Afirmou a autoridade de piso ao fundamentar o seu voto enfrentando a presente questão, que fica adotado de acordo como previsto no art. 57, § 3º, do RICARF (e-fls. 59/61):

No caso em tela, ainda que junto à impugnação tenham sido anexados os boletos bancários relativos ao plano de saúde mantido junto à Sul América, não restou demonstrado que o contribuinte tenha efetivamente suportado o ônus financeiro, vez que é a empresa Almeida e Filho Terraplanagens Ltda, CNPJ 32.487.258/0001-50, a responsável financeira pelo plano, como bem ressaltado na motivação do lançamento.
O art. 80, § 1º, II, do RIR/99 é taxativo ao considerar como dedutíveis apenas os pagamentos efetuados pelo próprio declarante.
É fato que, junto à defesa, foram anexados 9 recibos, elaborados por Lael dos Santos (tesoureiro), referentes ao período de janeiro/2014 a dezembro/2014 (fls. 33 a 41), atestando que o Sr.
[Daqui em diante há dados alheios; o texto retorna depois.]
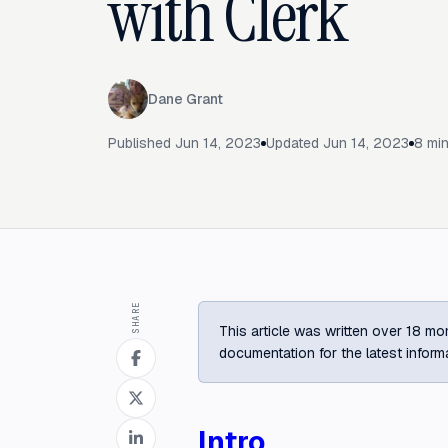
with Clerk
Dane Grant
Published
Jun 14, 2023
Updated
Jun 14, 2023
8
min
SHARE
This article was written over 18 mon
documentation for the latest inform
Intro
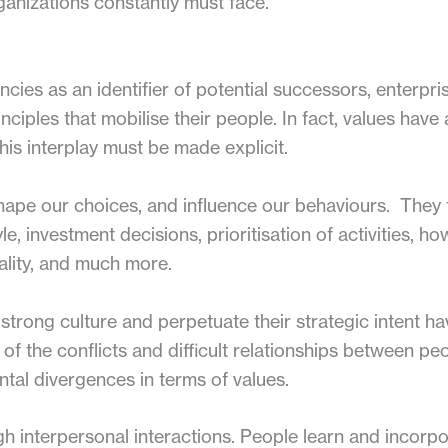
ganizations constantly must face.
ies as an identifier of potential successors, enterpri
inciples that mobilise their people. In fact, values hav
his interplay must be made explicit.
hape our choices, and influence our behaviours. They 
yle, investment decisions, prioritisation of activities, h
uality, and much more.
strong culture and perpetuate their strategic intent ha
 of the conflicts and difficult relationships between 
tal divergences in terms of values.
h interpersonal interactions. People learn and incorpo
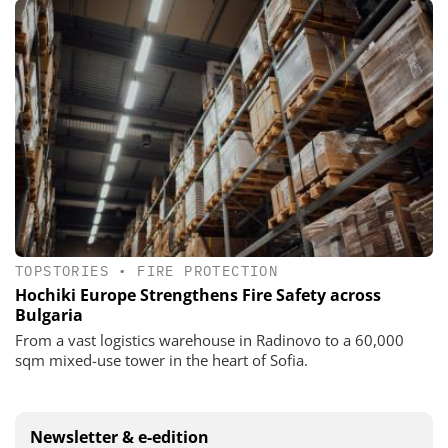
TOPSTORIES
•
FIRE PROTECTION
Hochiki Europe Strengthens Fire Safety across
Bulgaria
From a vast logistics warehouse in Radinovo to a 60,000
sqm mixed-use tower in the heart of Sofia.
Newsletter & e-edition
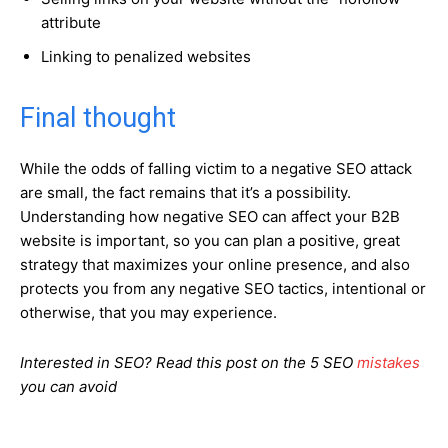
attribute
Linking to penalized websites
Final thought
While the odds of falling victim to a negative SEO attack
are small, the fact remains that it’s a possibility.
Understanding how negative SEO can affect your B2B
website is important, so you can plan a positive, great
strategy that maximizes your online presence, and also
protects you from any negative SEO tactics, intentional or
otherwise, that you may experience.
Interested in SEO? Read this post on the 5 SEO
mistakes
you can avoid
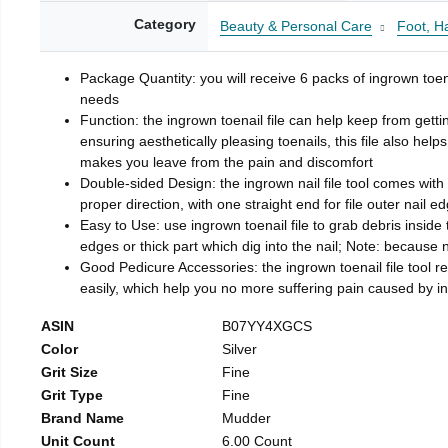
Category
Beauty & Personal Care
Foot, H
Package Quantity: you will receive 6 packs of ingrown toen
needs
Function: the ingrown toenail file can help keep from getti
ensuring aesthetically pleasing toenails, this file also help
makes you leave from the pain and discomfort
Double-sided Design: the ingrown nail file tool comes with 
proper direction, with one straight end for file outer nail e
Easy to Use: use ingrown toenail file to grab debris inside th
edges or thick part which dig into the nail; Note: because na
Good Pedicure Accessories: the ingrown toenail file tool rel
easily, which help you no more suffering pain caused by 
ASIN
B07YY4XGCS
Color
Silver
Grit Size
Fine
Grit Type
Fine
Brand Name
Mudder
Unit Count
6.00 Count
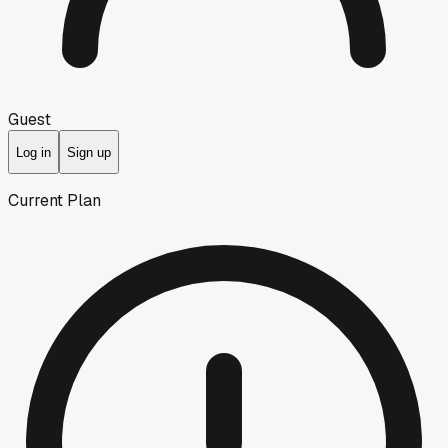
Guest
Log in
Sign up
Current Plan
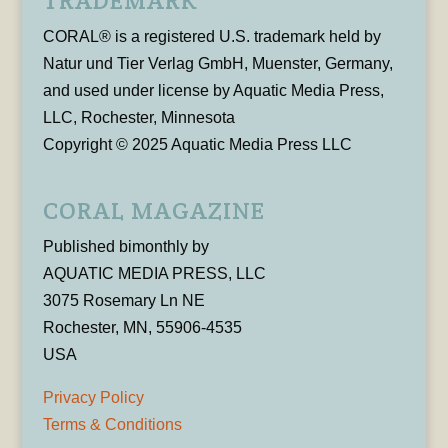
TRADEMARK
CORAL® is a registered U.S. trademark held by
Natur und Tier Verlag GmbH, Muenster, Germany,
and used under license by Aquatic Media Press,
LLC, Rochester, Minnesota
Copyright © 2025 Aquatic Media Press LLC
CORAL MAGAZINE
Published bimonthly by
AQUATIC MEDIA PRESS, LLC
3075 Rosemary Ln NE
Rochester, MN, 55906-4535
USA
Privacy Policy
Terms & Conditions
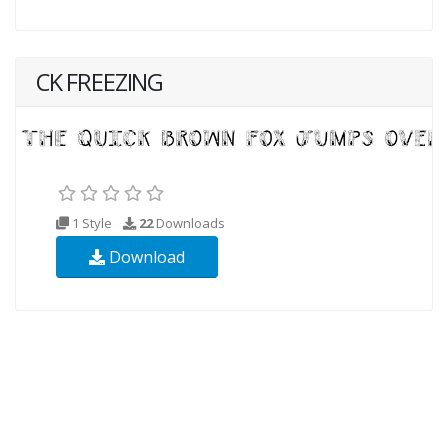
CK FREEZING
1 Style
22
Downloads
Download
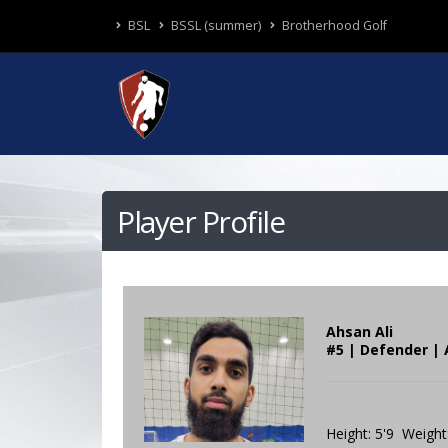
BSL
BSSL (summer)
Brotherhood Golf
Player Profile
Ahsan Ali
#5 | Defender | 
Height: 5'9 Weight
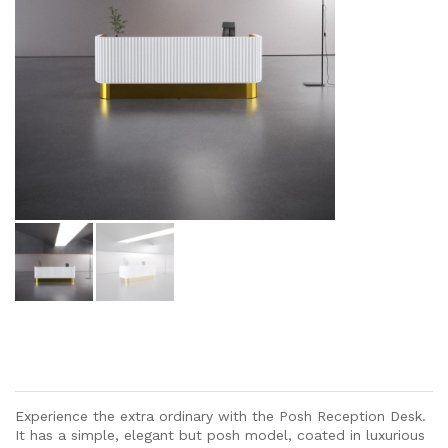
Experience the extra ordinary with the Posh Reception Desk.
It has a simple, elegant but posh model, coated in luxurious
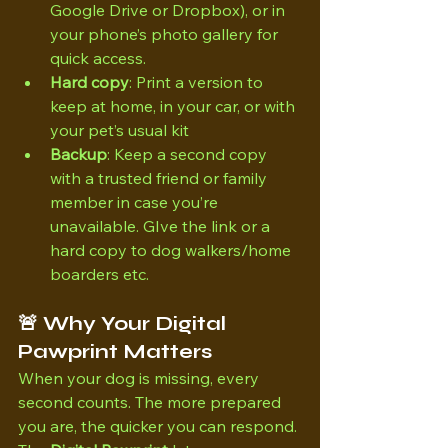
Google Drive or Dropbox), or in 
your phone’s photo gallery for 
quick access.
Hard copy
: Print a version to 
keep at home, in your car, or with 
your pet’s usual kit
Backup
: Keep a second copy 
with a trusted friend or family 
member in case you’re 
unavailable. GIve the link or a 
hard copy to dog walkers/home 
boarders etc.
🚨 Why Your Digital 
Pawprint Matters
When your dog is missing, every 
second counts. The more prepared 
you are, the quicker you can respond. 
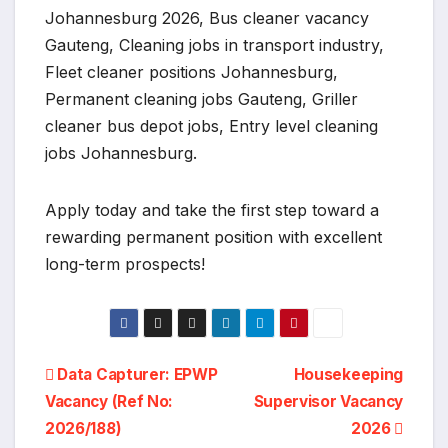
Johannesburg 2026, Bus cleaner vacancy
Gauteng, Cleaning jobs in transport industry,
Fleet cleaner positions Johannesburg,
Permanent cleaning jobs Gauteng, Griller
cleaner bus depot jobs, Entry level cleaning
jobs Johannesburg.
Apply today and take the first step toward a
rewarding permanent position with excellent
long-term prospects!
Post
Data Capturer: EPWP
Housekeeping
Vacancy (Ref No:
Supervisor Vacancy
navigation
2026/188)
2026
Porfírio teria reembolsado à empresa Almeida e Filho Terraplanagens Ltda, CNPJ 32.487.258/0001-50, os pagamentos efetuados por ela à Sul América, no total de R$ 36.276,21.
Todavia, vale lembrar que o(s) recibo(s) tem(têm) natureza de documento(s) particular(es) e, como tal(is), não comprova(m) por si só(s) o fato declarado, cabendo ao interessado na sua veracidade o ônus de provar o fato (CPC, art. 408, § único).
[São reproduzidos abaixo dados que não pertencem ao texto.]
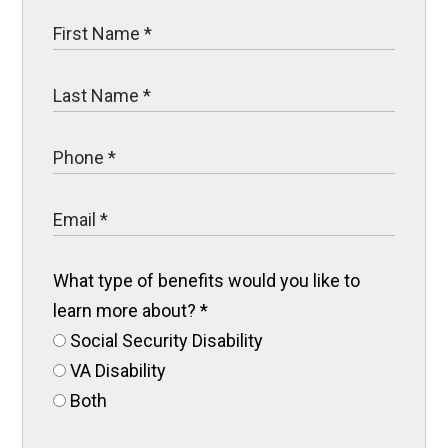
What type of benefits would you like to
learn more about?
*
Social Security Disability
VA Disability
Both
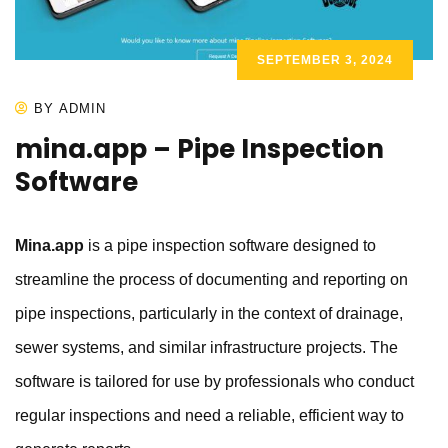
SEPTEMBER 3, 2024
BY ADMIN
mina.app – Pipe Inspection
Software
Mina.app
is a pipe inspection software designed to
streamline the process of documenting and reporting on
pipe inspections, particularly in the context of drainage,
sewer systems, and similar infrastructure projects. The
software is tailored for use by professionals who conduct
regular inspections and need a reliable, efficient way to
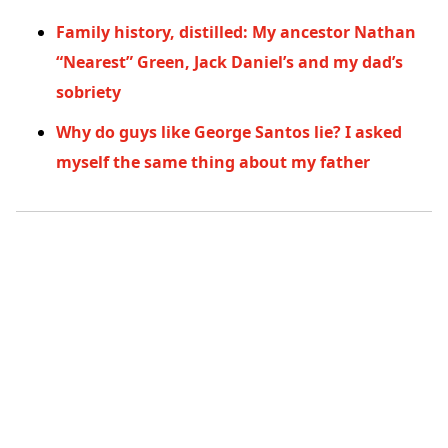
Family history, distilled: My ancestor Nathan
“Nearest” Green, Jack Daniel’s and my dad’s
sobriety
Why do guys like George Santos lie? I asked
myself the same thing about my father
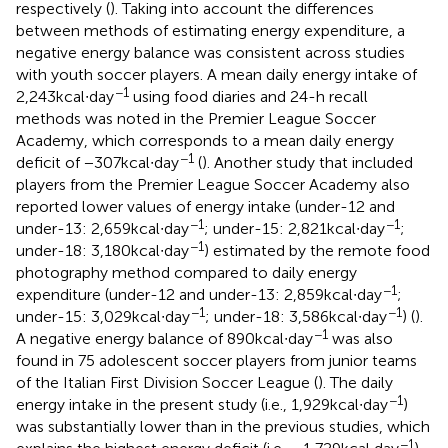
respectively (
). Taking into account the differences
between methods of estimating energy expenditure, a
negative energy balance was consistent across studies
with youth soccer players. A mean daily energy intake of
−1
2,243 kcal∙day
using food diaries and 24-h recall
methods was noted in the Premier League Soccer
Academy, which corresponds to a mean daily energy
−1
deficit of −307 kcal∙day
(
). Another study that included
players from the Premier League Soccer Academy also
reported lower values of energy intake (under-12 and
−1
−1
under-13: 2,659 kcal∙day
; under-15: 2,821 kcal∙day
;
−1
under-18: 3,180 kcal∙day
) estimated by the remote food
photography method compared to daily energy
−1
expenditure (under-12 and under-13: 2,859 kcal∙day
;
−1
−1
under-15: 3,029 kcal∙day
; under-18: 3,586 kcal∙day
) (
).
−1
A negative energy balance of 890 kcal∙day
was also
found in 75 adolescent soccer players from junior teams
of the Italian First Division Soccer League (
). The daily
−1
energy intake in the present study (i.e., 1,929 kcal∙day
)
was substantially lower than in the previous studies, which
−1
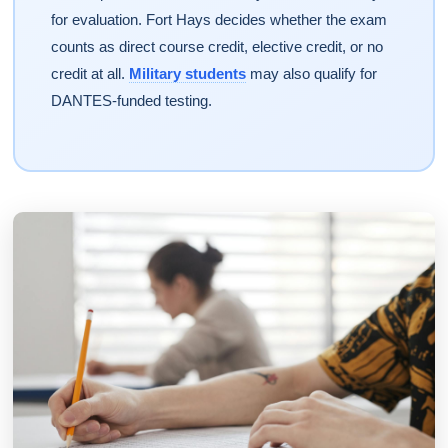
for evaluation. Fort Hays decides whether the exam
counts as direct course credit, elective credit, or no
credit at all.
Military students
may also qualify for
DANTES-funded testing.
Nesse mesmo sentido, têm-se que as declarações presumem-se verdadeiras apenas em relação ao signatário (CPC, art. 408); quando enunciam o recebimento de um crédito fazem prova apenas contra quem os escreveu (CPC, art. 415, I) e valem somente entre as partes nele consignadas, não em relação a terceiros, estranhos ao ato (Código Civil, art. 221), no caso a RFB.
(...)
Dessa forma, existindo dúvida quanto à efetividade dos gastos médicos declarados, a legislação tributária permite que a autoridade fiscal não acate simples recibos como provas suficientes para evidenciar as efetivas realizações de tais gastos, mormente, como na situação em tela, na qual o notificado era sócio administrador da empresa Almeida e Filho Terraplanagens Ltda no ano-calendário em questão (vide fl. 56). Com efeito, deveria o contribuinte ter demonstrado o questionado repasse através de documentação bancária ou mesmo através da contabilidade da pessoa jurídica.

(...)
A despeito do exposto, tenho em grande conta que o acórdão ora vergastado merece ser reformado e restabelecida o montante da glosa efetuada pela autoridade lançadora, tendo em vista a recorrente haver trazido à colação cópias da escrituração contábil e outros documentos que comprovam ter havido o reembolso dos gastos realizados pela empresa Almeida e Filho Terraplenagens Ltda. para custear o plano de saúde do recorrente (e-fls. 99/139), conforme reclamado a sua ausência da sua comprovação pela autoridade de piso em seu brilhante acórdão adredemente transcrito.